> ASSIGNMENT
Report each line of the records where "diverse" occurs.

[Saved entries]
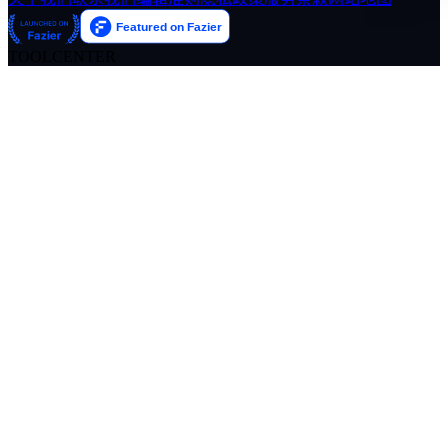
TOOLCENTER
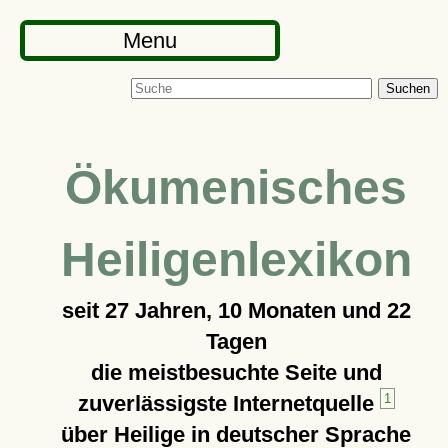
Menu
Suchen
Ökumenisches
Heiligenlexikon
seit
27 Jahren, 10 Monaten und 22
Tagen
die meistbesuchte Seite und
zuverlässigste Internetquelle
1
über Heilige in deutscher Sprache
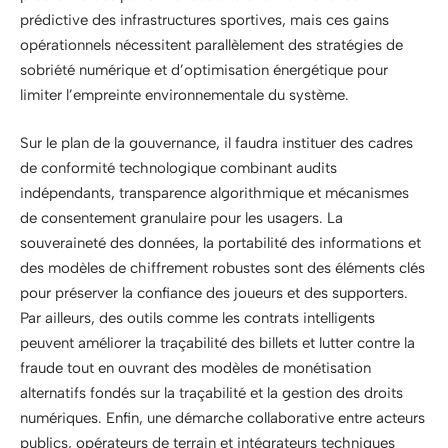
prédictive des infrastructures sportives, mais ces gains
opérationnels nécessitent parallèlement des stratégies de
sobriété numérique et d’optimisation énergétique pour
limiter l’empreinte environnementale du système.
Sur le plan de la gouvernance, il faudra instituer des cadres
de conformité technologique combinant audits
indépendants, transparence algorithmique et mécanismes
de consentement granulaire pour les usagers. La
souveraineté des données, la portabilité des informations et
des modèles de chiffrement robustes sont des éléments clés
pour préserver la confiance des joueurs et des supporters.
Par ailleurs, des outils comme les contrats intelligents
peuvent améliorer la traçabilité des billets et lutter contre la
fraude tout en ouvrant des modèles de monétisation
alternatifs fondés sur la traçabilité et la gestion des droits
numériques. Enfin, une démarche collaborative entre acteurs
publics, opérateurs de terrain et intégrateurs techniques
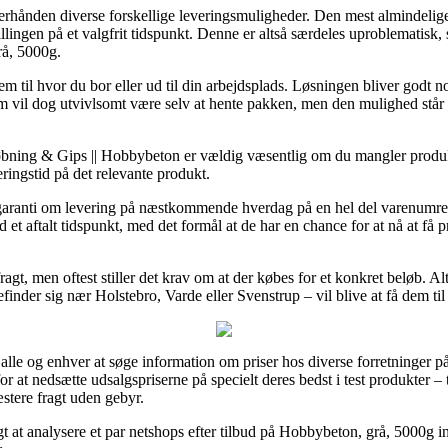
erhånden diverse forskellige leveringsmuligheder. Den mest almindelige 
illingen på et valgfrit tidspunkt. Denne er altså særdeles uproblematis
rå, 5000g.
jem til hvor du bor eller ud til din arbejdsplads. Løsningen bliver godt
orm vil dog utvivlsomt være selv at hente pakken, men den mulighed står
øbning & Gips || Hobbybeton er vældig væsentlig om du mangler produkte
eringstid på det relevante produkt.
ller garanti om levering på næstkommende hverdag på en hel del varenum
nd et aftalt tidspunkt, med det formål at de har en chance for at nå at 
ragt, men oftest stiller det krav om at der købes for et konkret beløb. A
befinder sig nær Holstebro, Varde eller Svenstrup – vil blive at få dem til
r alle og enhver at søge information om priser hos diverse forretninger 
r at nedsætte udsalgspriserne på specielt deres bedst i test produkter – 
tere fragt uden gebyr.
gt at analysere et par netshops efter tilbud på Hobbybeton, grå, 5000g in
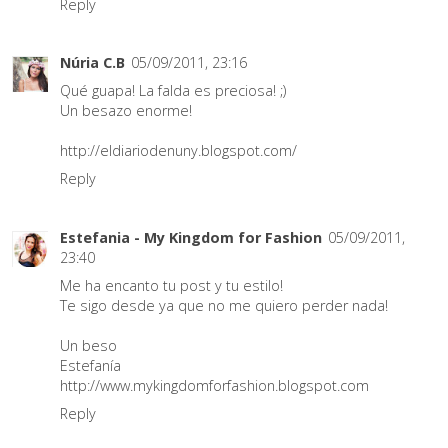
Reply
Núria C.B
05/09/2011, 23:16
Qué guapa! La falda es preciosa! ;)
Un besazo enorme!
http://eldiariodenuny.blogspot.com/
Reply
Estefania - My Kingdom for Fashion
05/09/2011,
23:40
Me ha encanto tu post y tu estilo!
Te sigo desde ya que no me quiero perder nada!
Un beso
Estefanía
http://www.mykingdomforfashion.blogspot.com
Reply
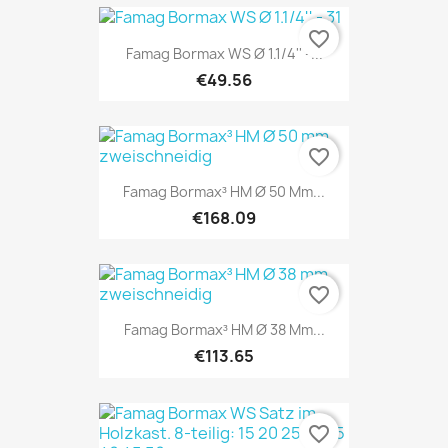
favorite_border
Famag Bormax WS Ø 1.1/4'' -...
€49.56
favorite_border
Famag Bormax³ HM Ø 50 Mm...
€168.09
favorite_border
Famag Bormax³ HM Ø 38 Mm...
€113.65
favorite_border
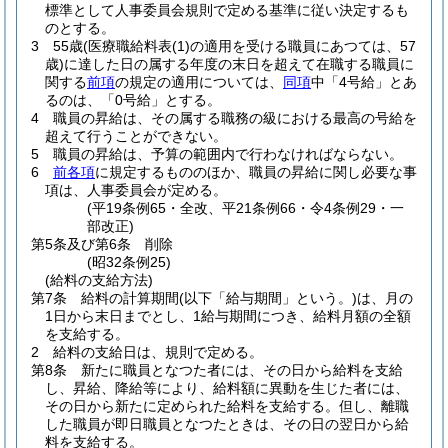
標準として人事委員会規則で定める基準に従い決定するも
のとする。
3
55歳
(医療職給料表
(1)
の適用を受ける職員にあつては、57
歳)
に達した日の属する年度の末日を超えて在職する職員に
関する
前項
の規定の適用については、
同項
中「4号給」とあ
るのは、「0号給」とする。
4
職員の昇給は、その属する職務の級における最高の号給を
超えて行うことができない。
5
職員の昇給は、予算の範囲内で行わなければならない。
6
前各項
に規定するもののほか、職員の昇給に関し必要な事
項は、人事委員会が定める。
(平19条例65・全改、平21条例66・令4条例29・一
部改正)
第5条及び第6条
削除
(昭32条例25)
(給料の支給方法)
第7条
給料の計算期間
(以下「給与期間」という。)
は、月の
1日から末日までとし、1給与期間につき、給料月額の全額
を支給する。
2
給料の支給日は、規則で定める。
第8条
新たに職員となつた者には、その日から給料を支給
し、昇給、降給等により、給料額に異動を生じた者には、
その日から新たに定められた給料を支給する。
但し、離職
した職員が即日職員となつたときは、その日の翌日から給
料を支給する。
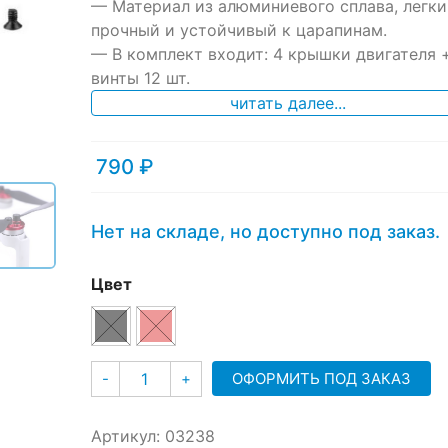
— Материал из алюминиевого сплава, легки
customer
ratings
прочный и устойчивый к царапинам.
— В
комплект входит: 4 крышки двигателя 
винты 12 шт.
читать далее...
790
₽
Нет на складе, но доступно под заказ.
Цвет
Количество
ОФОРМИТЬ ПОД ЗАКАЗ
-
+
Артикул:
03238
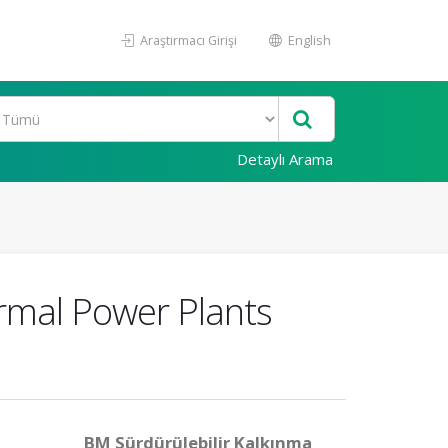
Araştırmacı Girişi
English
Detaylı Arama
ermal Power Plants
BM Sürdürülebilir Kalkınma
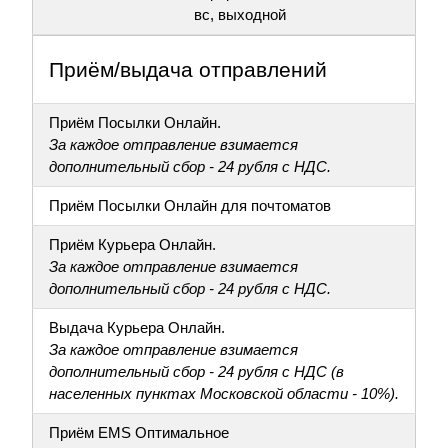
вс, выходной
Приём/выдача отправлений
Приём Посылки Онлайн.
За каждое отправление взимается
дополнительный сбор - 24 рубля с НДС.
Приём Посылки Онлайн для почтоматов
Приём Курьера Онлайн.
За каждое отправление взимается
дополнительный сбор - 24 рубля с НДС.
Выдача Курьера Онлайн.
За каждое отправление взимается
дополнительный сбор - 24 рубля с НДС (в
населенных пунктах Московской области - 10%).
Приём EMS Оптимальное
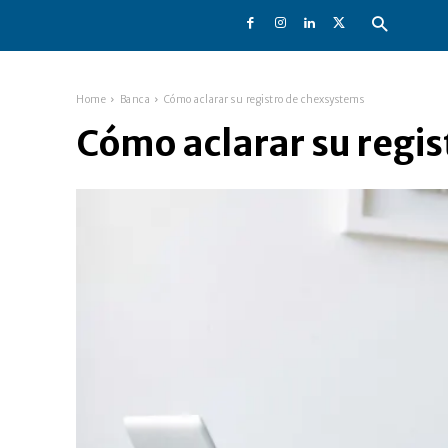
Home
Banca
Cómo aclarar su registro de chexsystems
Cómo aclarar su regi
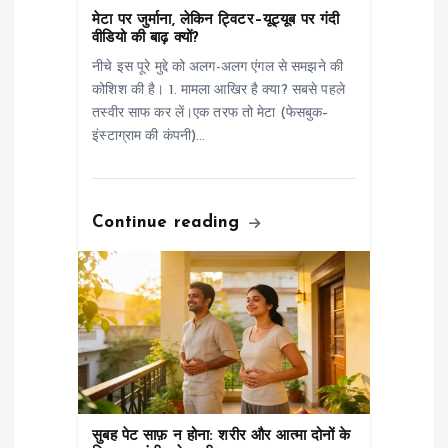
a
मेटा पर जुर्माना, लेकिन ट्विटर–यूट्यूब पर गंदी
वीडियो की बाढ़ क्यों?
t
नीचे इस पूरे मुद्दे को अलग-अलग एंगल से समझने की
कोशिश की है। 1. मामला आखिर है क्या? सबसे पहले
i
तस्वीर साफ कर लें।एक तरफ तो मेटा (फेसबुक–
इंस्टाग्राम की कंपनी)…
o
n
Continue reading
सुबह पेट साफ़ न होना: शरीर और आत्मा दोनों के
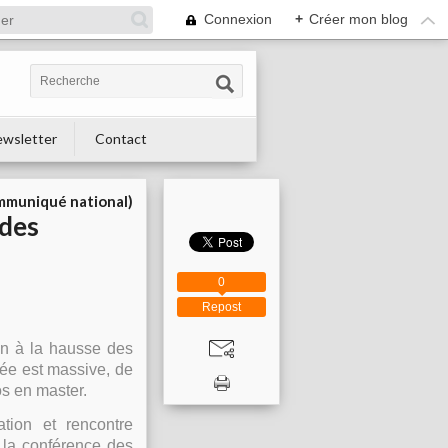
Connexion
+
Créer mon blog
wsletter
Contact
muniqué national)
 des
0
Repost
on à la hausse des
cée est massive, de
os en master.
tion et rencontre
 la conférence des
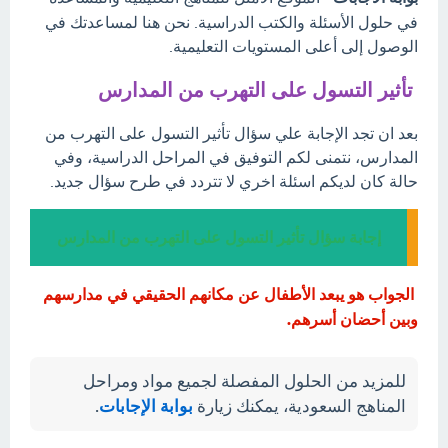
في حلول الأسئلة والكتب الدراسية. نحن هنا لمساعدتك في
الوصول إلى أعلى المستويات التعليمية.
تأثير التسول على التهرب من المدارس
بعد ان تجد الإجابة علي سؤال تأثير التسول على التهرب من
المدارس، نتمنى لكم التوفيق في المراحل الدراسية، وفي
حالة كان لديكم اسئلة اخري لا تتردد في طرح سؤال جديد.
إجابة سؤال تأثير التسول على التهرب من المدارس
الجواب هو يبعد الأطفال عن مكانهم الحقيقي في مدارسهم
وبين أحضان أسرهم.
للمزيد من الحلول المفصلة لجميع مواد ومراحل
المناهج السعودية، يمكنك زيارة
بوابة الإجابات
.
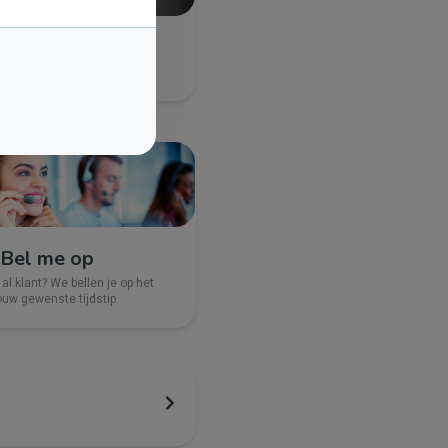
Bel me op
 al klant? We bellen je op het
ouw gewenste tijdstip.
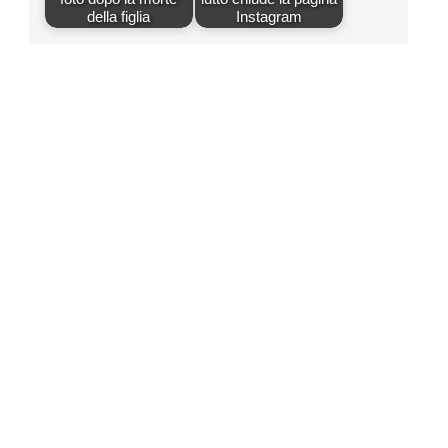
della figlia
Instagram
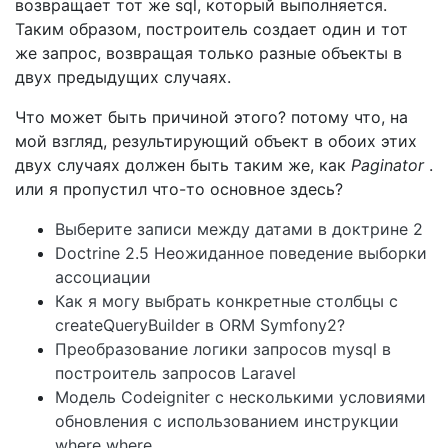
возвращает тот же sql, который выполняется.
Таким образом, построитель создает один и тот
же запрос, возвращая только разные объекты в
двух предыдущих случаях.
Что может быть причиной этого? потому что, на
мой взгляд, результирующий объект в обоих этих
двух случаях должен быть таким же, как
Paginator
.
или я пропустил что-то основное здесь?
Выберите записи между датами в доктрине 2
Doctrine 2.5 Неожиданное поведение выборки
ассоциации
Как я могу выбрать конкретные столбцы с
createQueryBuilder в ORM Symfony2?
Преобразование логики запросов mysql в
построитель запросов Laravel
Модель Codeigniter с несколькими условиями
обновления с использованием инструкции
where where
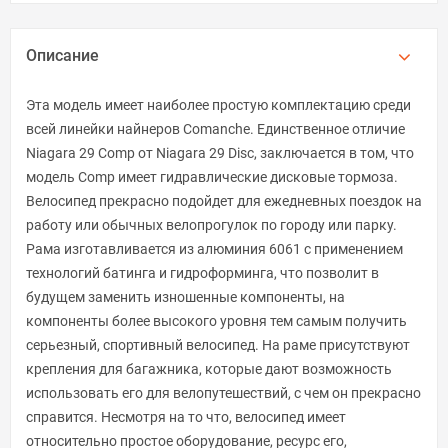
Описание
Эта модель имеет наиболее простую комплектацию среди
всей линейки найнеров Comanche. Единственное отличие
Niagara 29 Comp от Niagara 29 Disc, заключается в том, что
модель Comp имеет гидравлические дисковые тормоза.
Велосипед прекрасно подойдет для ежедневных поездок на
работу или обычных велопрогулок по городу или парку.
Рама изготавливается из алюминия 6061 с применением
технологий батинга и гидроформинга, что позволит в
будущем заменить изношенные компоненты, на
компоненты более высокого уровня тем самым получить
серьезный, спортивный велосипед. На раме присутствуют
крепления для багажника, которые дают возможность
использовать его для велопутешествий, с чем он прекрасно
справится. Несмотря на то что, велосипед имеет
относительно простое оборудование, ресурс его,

> EXERCISE RESULT
erhånden diverse forskellige leveringsmuligheder. Den mest almindelige 
r alle og enhver at søge information om priser hos diverse forretninger 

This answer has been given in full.